# How to...read data from csv files to a database

In [1]:
# Sets up the location of the api relative to this notebook 
import sys
sys.path.append('../../../')

In [2]:
# Import the module for accessing a database
from esgmatching.dbmanager.SqlEngine import SqlEngine

In [3]:
# Import the module for reading csv files
from esgmatching.reader.FileReaderCsvToDB import FileReaderCsvToDB

## 1. Database setup

In [4]:
# Localization of the database to be created in relation to this jupyter notebook
# The database will be created in the /data/dabase folder, under the project main folder (EntityMatching)
path_db = '../../../data/database/'

In [5]:
# String connection used for sqlite. Others databases might require different information.
# In this example the connection is a combination of [sqlite statement] + [database path] + [database name]
str_connection = 'sqlite:///' + path_db + 'entitymatching.db'
str_connection

'sqlite:///../../../data/database/entitymatching.db'

In [6]:
# The database engine object is created by passing the string connection 
sqlengine_obj = SqlEngine(str_connection)

In [7]:
# The connect() method of the SqlEngine is used to stablish a connection with the database if it exists, 
# or to create a new one, otherwise. The parameter show_eco is False by default and indicates if the SQL statements 
# are echoed (or printed) in the default output channel. Therefore, let's set show_echo = True to see the Sql statements. 
sqlengine_obj.connect(show_echo=True)

In [8]:
# Check if the connection was stablished
sqlengine_obj.is_connected()

True

## 2. FileReader setup

In [9]:
# Path to the csv files and its mapping files
# Localization of the test files
path_test = '../../../data/test/'

In [10]:
# CSV file for Data source 1 
file1_path = path_test + 'test_data_source1.csv'
file1_path

'../../../data/test/test_data_source1.csv'

In [11]:
# Data mapping for Data source 1
file1_map = path_test + 'test_data_source1.json'
file1_map

'../../../data/test/test_data_source1.json'

In [12]:
# Initialize the FileReaderCsvToDB
csvreader_obj = FileReaderCsvToDB()  

The database engine object must be set in the FileReader as to provide connectivity with a database.
It is important to certify that a connection was established through sqlengine_obj.connect() method.  

In [13]:
# Set the database engine into the FileReader. Define use_session=True to indicate that a session object must be used. 
csvreader_obj.set_database_engine(sqlengine_obj, use_session=True)
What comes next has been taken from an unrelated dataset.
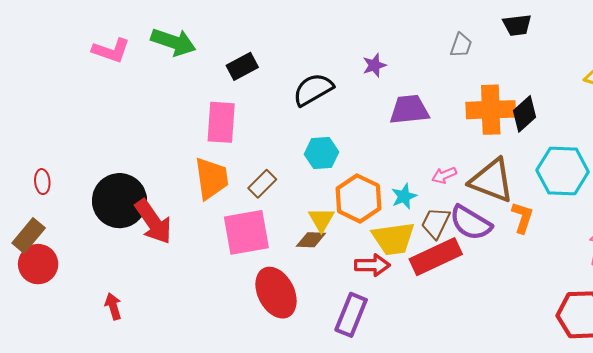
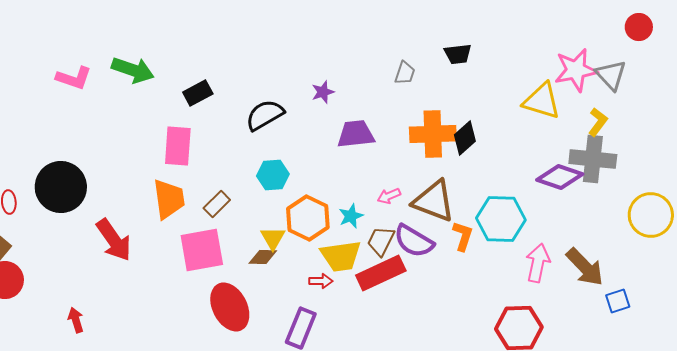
cyan hexagon: (563, 171) -> (501, 219), moved
black circle: (119, 201) -> (61, 187), moved
red arrow: (372, 265) -> (321, 281), size x0.7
## 3. Read a file and load its content to the database

The read_file() method reads the csv file passed as parameter when the FileReader was created. This method returns a data source object that can be used latter to query the database or to perfor other tasks, such as matching.
The following parameters gives some control of the reading process:
- delimiter='\t': the character used to separate values in the csv file. By default is used the tab character.
- chunk_size=1: total number of lines to read and persist to a database table at a time. It can speed up the process when reading long files

In [14]:
# Read 'test_data_source1.csv'
data_source_obj = csvreader_obj.read_file(file1_path, file1_map, delimiter=',')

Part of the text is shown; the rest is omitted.